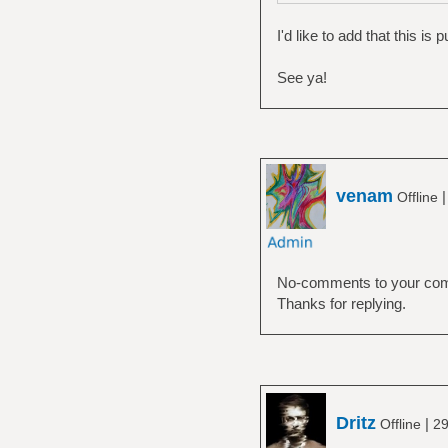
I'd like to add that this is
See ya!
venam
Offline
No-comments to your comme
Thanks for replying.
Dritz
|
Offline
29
* * *
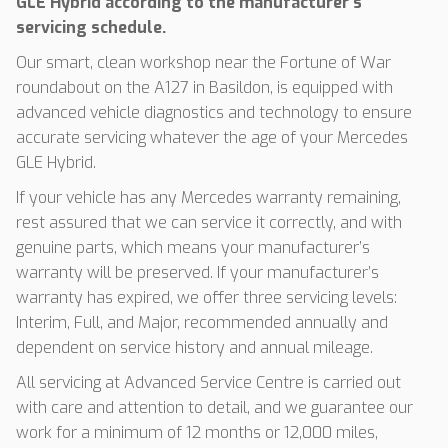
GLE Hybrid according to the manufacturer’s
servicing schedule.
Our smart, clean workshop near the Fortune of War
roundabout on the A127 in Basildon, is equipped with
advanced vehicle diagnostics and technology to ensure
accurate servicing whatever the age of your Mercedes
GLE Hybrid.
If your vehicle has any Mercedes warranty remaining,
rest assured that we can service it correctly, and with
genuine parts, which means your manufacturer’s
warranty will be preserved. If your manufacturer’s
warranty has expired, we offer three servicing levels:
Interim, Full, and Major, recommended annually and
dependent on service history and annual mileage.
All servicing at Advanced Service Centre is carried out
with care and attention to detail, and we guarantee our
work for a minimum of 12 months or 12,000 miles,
--
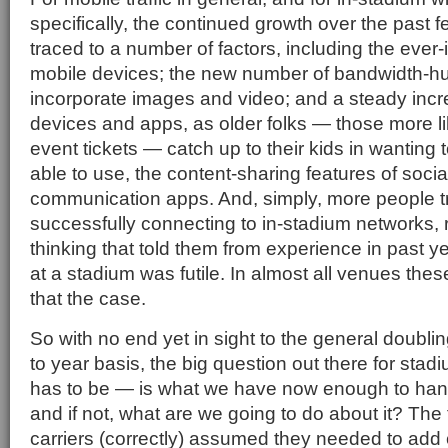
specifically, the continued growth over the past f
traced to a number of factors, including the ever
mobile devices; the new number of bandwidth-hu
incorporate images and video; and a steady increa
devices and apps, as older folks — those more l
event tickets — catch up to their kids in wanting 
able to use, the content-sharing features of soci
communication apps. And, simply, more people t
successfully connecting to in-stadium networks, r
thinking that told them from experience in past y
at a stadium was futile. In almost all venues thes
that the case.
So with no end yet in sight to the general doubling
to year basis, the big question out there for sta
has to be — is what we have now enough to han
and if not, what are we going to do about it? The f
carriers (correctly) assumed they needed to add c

Your task: List every line above that holds the word "correctly".

Task solution:
rest assured that we can service it correctly, and with
carriers (correctly) assumed they needed to add c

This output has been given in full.